Prendo due tiri profondi, Sofia mi guarda impaziente. La vedo picchiettarsi le dita sul braccio mentre mi fissa con i suoi occhi grandi e marroni. È rigida. Le sorrido e le restituisco la sigaretta. Si scioglie. Il suo sguardo torna tranquillo e lentamente lascia che il braccio le ricada lungo il fianco. Mi sorride di rimando.

«Ti sei più iscritto all'università?» chiede allontanandosi da me per appoggiarsi al balcone. Scuoto la testa ed emetto un grugnito di frustrazione. Lei non mi guarda. Sofia è una persona ok, capisce quando deve tacere e smettere di fare domande sconvenienti. Di certo non la migliore compagnia, ma neanche la peggiore. È nel mezzo, sempre che questo si possa dire per definire una persona. Non è mai stata una presenza scomoda, né una di cui non si potesse sopportare l'assenza. Semplicemente, c'era. Ed essendo anche io una persona a metà, un essere umano sopportabile e con il quale è facile convivere, siamo diventati amici. Migliori amici. Due presenze neutrali che si sostengono a vicenda in un mondo di estremi. Poetico.

«Be', immagino che per quest'anno sia ok. Ma quello dopo? Cosa farai? Hai intenzione di campare sui soldi di tua madre per tutta la vita?»

"Quello dopo" riecheggia nella mia mente come una bestemmia urlata sulla cima di una montagna. "Quello dopo" è ciò a cui non avevo pensato. Non c'era un "quello dopo" nella mia mente prima che Sofia la violentasse e mi riportasse alla realtà.

«Non ci hai nemmeno riflettuto» suona come un'accusa. Si gira verso di me e mi scruta con lo stesso sguardo truce del padre, perennemente incazzato e giudicante. Fingo di non notarlo e faccio spallucce. Lei sbuffa, scuote la testa.

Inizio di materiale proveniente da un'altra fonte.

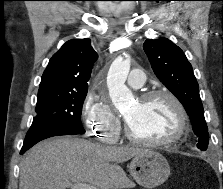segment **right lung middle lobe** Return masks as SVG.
<instances>
[{
    "mask_svg": "<svg viewBox=\"0 0 223 189\" xmlns=\"http://www.w3.org/2000/svg\"><path fill=\"white\" fill-rule=\"evenodd\" d=\"M88 89L38 93L33 123L57 124L84 134L82 106Z\"/></svg>",
    "mask_w": 223,
    "mask_h": 189,
    "instance_id": "right-lung-middle-lobe-1",
    "label": "right lung middle lobe"
}]
</instances>
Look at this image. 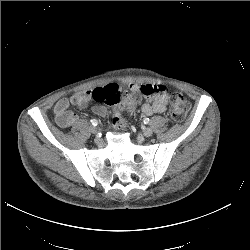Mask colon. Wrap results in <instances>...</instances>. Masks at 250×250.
Returning <instances> with one entry per match:
<instances>
[{"label": "colon", "mask_w": 250, "mask_h": 250, "mask_svg": "<svg viewBox=\"0 0 250 250\" xmlns=\"http://www.w3.org/2000/svg\"><path fill=\"white\" fill-rule=\"evenodd\" d=\"M141 93L137 91L122 90L116 84H109L104 87L95 88L92 91V98L107 104L115 109L113 123L118 129L125 126L120 116V111H132L141 100ZM190 109V103L182 93H173L170 98V116L175 121H182Z\"/></svg>", "instance_id": "colon-1"}]
</instances>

Una ciocca di capelli le ricade sulla fronte.

«Non ho avuto tempo» dico, e lei ride. Cazzate, sta pensando. Sei stato tutto il giorno, tutti i giorni sdraiato sul tuo cazzo di letto a fissare il nulla. Lo pensa ma non lo dice. Qualità apprezzabile in una buona amica. Tira la sigaretta nel giardino dei vicini.

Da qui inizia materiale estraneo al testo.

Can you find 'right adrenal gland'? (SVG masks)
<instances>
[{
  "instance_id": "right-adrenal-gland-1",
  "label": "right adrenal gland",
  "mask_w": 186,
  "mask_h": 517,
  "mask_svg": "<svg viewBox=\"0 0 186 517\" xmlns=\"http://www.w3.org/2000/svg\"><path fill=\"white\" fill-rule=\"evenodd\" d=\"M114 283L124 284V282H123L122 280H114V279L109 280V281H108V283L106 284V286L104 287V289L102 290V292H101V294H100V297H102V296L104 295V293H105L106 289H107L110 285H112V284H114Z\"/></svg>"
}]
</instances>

«Tanto quella vecchia insopportabile non se ne accorgerà mai» si giustifica. Alza le spalle ed entra in casa, lasciandomi solo sul balcone a fissare il filtro spento che viene trascinato dal vento per le mattonelle del giardino.

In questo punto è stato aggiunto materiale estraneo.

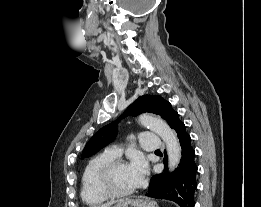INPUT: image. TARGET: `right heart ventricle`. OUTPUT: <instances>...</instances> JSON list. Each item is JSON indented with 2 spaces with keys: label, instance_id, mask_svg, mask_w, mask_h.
Here are the masks:
<instances>
[{
  "label": "right heart ventricle",
  "instance_id": "obj_1",
  "mask_svg": "<svg viewBox=\"0 0 261 207\" xmlns=\"http://www.w3.org/2000/svg\"><path fill=\"white\" fill-rule=\"evenodd\" d=\"M116 159L106 151L96 155L86 164L81 177V198L87 205H99L108 197L101 191L98 178L102 168Z\"/></svg>",
  "mask_w": 261,
  "mask_h": 207
}]
</instances>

Sono due giorni che Sofia dorme da me. Il suo spazzolino giace nel mezzo del lavandino insieme a capelli di donna. C'è qualcosa di strano in tutto questo, qualcosa che mi sfugge e che lei non vuole spiegarmi. Non le è mai piaciuto dormire fuori casa, allontanarsi dal suo spazio. Eppure, da quando si è presentata alla mia porta con un borsone pieno di roba e un'espressione allucinata sul viso, ha l'aria di non volerci più tornare.

Stamattina ha chiamato mia madre. Io ero nella doccia, quindi ha risposto Sofia. L'ho sentita ridere mentre uscivo dal bagno con l'asciugamano legato in vita e i capelli gocciolanti sulla fronte. Quando mi ha visto mi ha passato il telefono. Mia madre sembrava felice di aver parlato con lei. Ha detto che c'era un problema. Che non posso continuare a stare nel mio – suo – appartamento. Che sto buttando la mia vita, che devo trovarmi qualcosa da fare. O torni a casa, o ti trovi un lavoro, ha detto. Avrei voluto incazzarmi con lei, ma la verità è che ha ragione. Sto buttando la mia vita.

Ho diciannove anni, sono il più piccolo della famiglia e passo le mie giornate sdraiato sul letto a fissare il soffitto grigio di una casa grigia. Le ho detto che la capivo. Ho chiesto di darmi tempo. Mi ha salutato e sembrava veramente dispiaciuta. Certo, mamma. Sì. Anche io ti voglio bene. Un bacio.

Mi sono vestito e mi sono lanciato sul sofà accanto a Sofia. Stava per addormentarsi. Sulla sua guancia, l'impronta di una lacrima ormai asciutta. Mi sono ripromesso di chiederle spiegazioni e ho chiuso gli occhi. Il respiro di Sofia e il ronzio del frigo mi hanno cullato fino al sonno.